Reputation: 5984
I am using Firebase Database and have set one security rule for testing
".write":false
Reads are always true.
Now when I write anything with the client side SDK inside an android app, the write is denied everywhere in the database as expected.
However, when I use an authenticated REST API patch request to write anything anywhere, it always succeeds.
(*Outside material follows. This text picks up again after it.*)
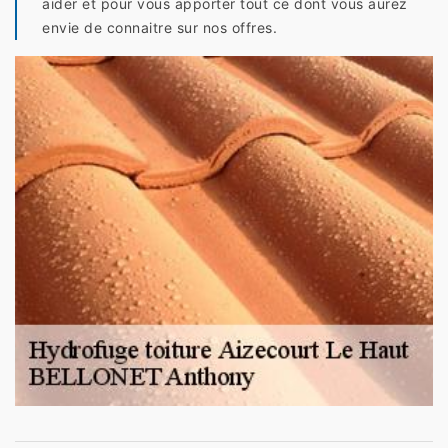
aider et pour vous apporter tout ce dont vous aurez
envie de connaitre sur nos offres.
The token is generated as follows:
//googleCredAhmedabad and scopedAhmedabad are GoogleCredential objects
InputStream is = getServletContext().getResourceAsStream("/WEB-INF/firebaseauth/myserviceaccountfile.json");
googleCredAhmedabad = GoogleCredential.fromStream(is);
scopedAhmedabad = googleCredAhmedabad.createScoped(
Arrays.asList(
"https://www.googleapis.com/auth/firebase.database",
"https://www.googleapis.com/auth/userinfo.email"
)
);
scopedAhmedabad.refreshToken();
String myToken = scopedAhmedabad.getAccessToken();
Does an (credential is generated with enough scopes using service-account) authenticated REST API call trump security rules?
Upvotes: 2
Views: 392
Reputation: 11336
It is mentioned on the Firebase Documentation:
The auth request parameter allows access to data protected by Firebase Realtime Database Rules, and is supported by all request types. The argument can either be our Firebase app secret or an authentication token, which we'll cover in the user authorization section.
And I see you've mentioned that you're using an authenticated REST API, so I'm assuming you do have the auth parameter set. Which means you're right: the security rules do not apply to authenticated REST APIs.